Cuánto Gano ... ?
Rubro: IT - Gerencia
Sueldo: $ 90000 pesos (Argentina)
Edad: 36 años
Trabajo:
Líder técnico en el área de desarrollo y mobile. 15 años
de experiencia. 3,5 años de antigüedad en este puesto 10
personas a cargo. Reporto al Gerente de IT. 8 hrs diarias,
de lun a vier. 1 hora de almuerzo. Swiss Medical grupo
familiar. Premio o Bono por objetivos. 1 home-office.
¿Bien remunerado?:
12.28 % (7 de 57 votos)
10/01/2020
══════════
Exercise goal:
Give every entry once more, exactly as it reads.

Exercise output:
Cuánto Gano ... ?
Rubro: IT - Gerencia
Sueldo: $ 90000 pesos (Argentina)
Edad: 36 años
Trabajo:
Líder técnico en el área de desarrollo y mobile. 15 años
de experiencia. 3,5 años de antigüedad en este puesto 10
personas a cargo. Reporto al Gerente de IT. 8 hrs diarias,
de lun a vier. 1 hora de almuerzo. Swiss Medical grupo
familiar. Premio o Bono por objetivos. 1 home-office.
¿Bien remunerado?:
12.28 % (7 de 57 votos)
10/01/2020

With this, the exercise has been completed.